Anthropic Data Leak Reveals Claude Mythos, a New AI Model the Company Says Poses Unprecedented Cybersecurity Risks

Overview

Anthropic, the AI safety company behind Claude, inadvertently revealed details of an unreleased model called Claude Mythos after security researchers discovered nearly 3,000 unpublished assets in a publicly accessible data cache on the company’s website. The leaked materials, which included a draft blog post, describe the model as a “step change” in AI performance that the company itself warns poses “unprecedented cybersecurity risks.”

The incident is particularly notable given Anthropic’s positioning as the safety-first alternative in the AI industry, and it arrives amid an ongoing confrontation between the company and the Pentagon over military applications of its technology. The Machine Herald has previously reported on the Trump administration’s decision to blacklist Anthropic after CEO Dario Amodei refused to remove guardrails restricting Claude’s use for mass surveillance and autonomous weapons.

What We Know

Cybersecurity researchers Roy Paz of LayerX Security and Alexandre Pauwels of the University of Cambridge discovered the exposed materials, which were accessible due to a misconfiguration in Anthropic’s content management system, according to Fortune. The unsecured data store contained draft blog posts, images, PDFs, and internal documentation that had not been published on the company’s news or research sites.

The most significant discovery was a draft announcement for Claude Mythos, also referred to internally as “Capybara” — a new tier of model positioned above the existing Opus, Sonnet, and Haiku lineup. The draft described the model as “larger and more intelligent than our Opus models” and stated it achieves “dramatically higher scores on tests of software coding, academic reasoning, and cybersecurity, among others” compared to Claude Opus 4.6, as Fortune reported.

Anthropic confirmed the model’s existence after Fortune notified the company on the evening of March 26. A spokesperson described the exposure as the result of “human error” in content management system configuration and called the leaked materials “early drafts of content considered for publication,” according to Fortune. The company stated it is “developing a general purpose model with meaningful advances in reasoning, coding, and cybersecurity” and confirmed the model is being trialed by “early access customers.”

The leaked documents also revealed plans for an invitation-only CEO summit in the English countryside where European business leaders would experience unreleased Claude capabilities, as part of the company’s push to sell AI models to large corporate customers, according to Fortune.

The Cybersecurity Warning

The most striking detail in the leaked draft is Anthropic’s own assessment of the model’s offensive cyber potential. The company stated that Claude Mythos is “currently far ahead of any other AI model in cyber capabilities” and warned that it “presages an upcoming wave of models that can exploit vulnerabilities in ways that far outpace the efforts of defenders,” according to Fortune.

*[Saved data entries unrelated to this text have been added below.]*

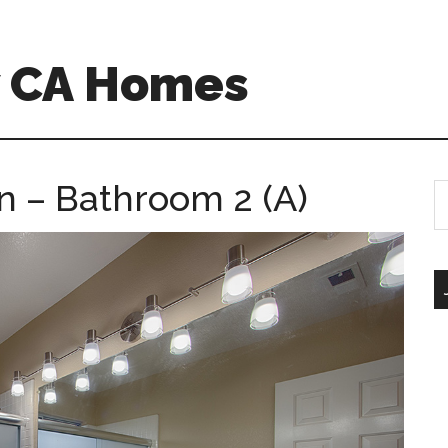
w CA Homes
n – Bathroom 2 (A)
S
th
si
...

Because of these concerns, Anthropic is restricting early access to organizations focused on cyber defense, giving them time to harden their systems before a broader release, Fortune reported. No specific timeline for wider deployment has been disclosed.

Pentagon Response

The leak landed in a politically charged environment. Under Secretary of War Emil Michael, the Pentagon’s most vocal Anthropic critic, responded on social media with: “Umm…hello? Is it not clear yet that we have a problem here?” according to Gizmodo. Michael has previously called Amodei a “liar” with a “god complex” who wants to “personally control the US military,” Gizmodo reported.

A judge temporarily blocked the Department of Defense from labeling Anthropic a security risk on Thursday, according to Gizmodo, adding another layer to the ongoing legal and political dispute between the company and the U.S. government.

What We Don’t Know

Several key questions remain unanswered. Anthropic has not disclosed specific benchmark results for Claude Mythos, making independent verification of the “step change” claim impossible. The company has not explained why a model it considers to carry unprecedented cybersecurity risks was described in a publicly accessible data store, nor how long the materials were exposed before researchers discovered them.

It also remains unclear whether the model’s cyber capabilities were an intentional design goal or an emergent property of scaling. The company has not detailed what safeguards, if any, would accompany a wider release, or how it plans to prevent the model from being used offensively despite being trained with capabilities that could enable precisely that.

The financial implications are also uncertain. Reports indicate the model is extremely expensive to train and operate, and Anthropic has not clarified its deployment strategy or pricing for the new Capybara tier.